Spegnere la luce per affrontare il buio

Massimo Coppola, per il suo primo lungometraggio di fiction, sceglie di portare sul grande schermo due storie, due giovani donne, due universi lontani che tentano lentamente di avvicinarsi e a volte collidere. Eva e Anna provengono da due realtà diverse ma sono legate da un filo conduttore: l’alienazione generata dal loro lavoro (quello in fabbrica) e la costante sensazione di paura e incertezza con cui entrambe convivono. Proprio tramite i problemi di queste piccole donne Coppola sceglie di sfiorare – dal punto di vista delle due giovani protagoniste – temi politici e sociali come immigrazione e precariato. Con il pregio di non cadere nello stereotipo dell’esule rumena.
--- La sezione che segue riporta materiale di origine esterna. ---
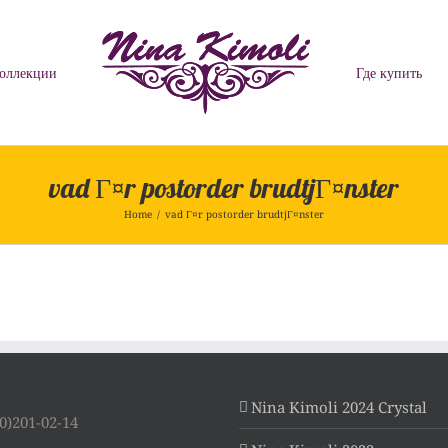
оллекции
Где купить
vad Г¤r postorder brudtjГ¤nster
Home
/
vad Г¤r postorder brudtjГ¤nster
Nina Kimoli 2024 Crystal
0)201-02-14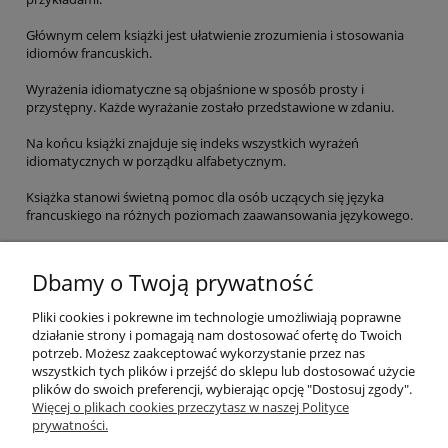
Głównym celem książki jest ułatwienie zrozumienia i stosowania
idiomów francuskich.
Wyrażenia idiomatyczne są objaśnione w sposób prosty i
przystępny. Każde wyrażanie zostało przedstawione w zdaniu.
Na końcu książki znajduje się indeks wszystkich wyrażeń
idiomatycznych w porządku alfabetycznym.
Książka stanowi świetną pomoc dla osób uczących się języka
francuskiego na różnych poziomach zaawansowania językowego.
EAN:
9782090395143
Dbamy o Twoją prywatność
ZAJRZYJ DO ŚRODKA
Pliki cookies i pokrewne im technologie umożliwiają poprawne
działanie strony i pomagają nam dostosować ofertę do Twoich
potrzeb. Możesz zaakceptować wykorzystanie przez nas
O nas
wszystkich tych plików i przejść do sklepu lub dostosować użycie
plików do swoich preferencji, wybierając opcję "Dostosuj zgody".
Płatności i dostawa
Więcej o plikach cookies przeczytasz w naszej Polityce
prywatności.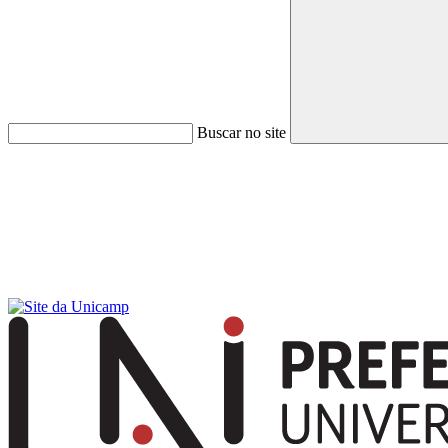
Buscar no site
Menu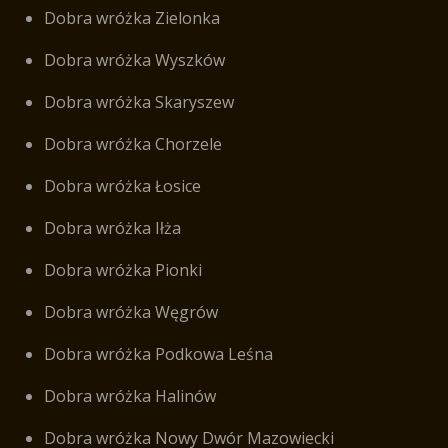
Dobra wróżka Zielonka
Dobra wróżka Wyszków
Dobra wróżka Skaryszew
Dobra wróżka Chorzele
Dobra wróżka Łosice
Dobra wróżka Iłża
Dobra wróżka Pionki
Dobra wróżka Węgrów
Dobra wróżka Podkowa Leśna
Dobra wróżka Halinów
Dobra wróżka Nowy Dwór Mazowiecki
Eva fuggendo da Bucarest fugge anche da se stessa, ma allo stesso tempo si cerca, non vuole perdersi. Anna invece ancora non riesce a muoversi, rimane immobile, fossilizzata nelle proprie paure. E queste due caratteristiche vengono raccontate da Coppola anche nella messa in scena. Si tratta del suo primo film di fiction, ma il linguaggio resta quello documentaristico, imparato a Mtv con la trasmissione cult Avere vent’anni e raffinata in ben tre film successivi. E anche in Hai paura del buio è il suo sguardo da documentarista, con grande utilizzo di macchina a mano, che si concentra sul macro e il micro dell’universo conosciuto da Eva e Anna, dai piccoli dettagli dei corpi o dei gesti, fino ad ampi e profondi paesaggi, con sapiente uso della colonna sonora. Molto spesso i rumori si trasformano in musica: le vibrazioni del treno in corsa si mescolano alle note dei Joy Division. La tensione musicale si alterna al silenzio più assoluto, la musica scompare proprio quando sembra stia per esplodere. In questo modo Coppola cattura l’attenzione, gioca con le emozioni, movimenta il suo film, anche senza l’uso di azioni o parole.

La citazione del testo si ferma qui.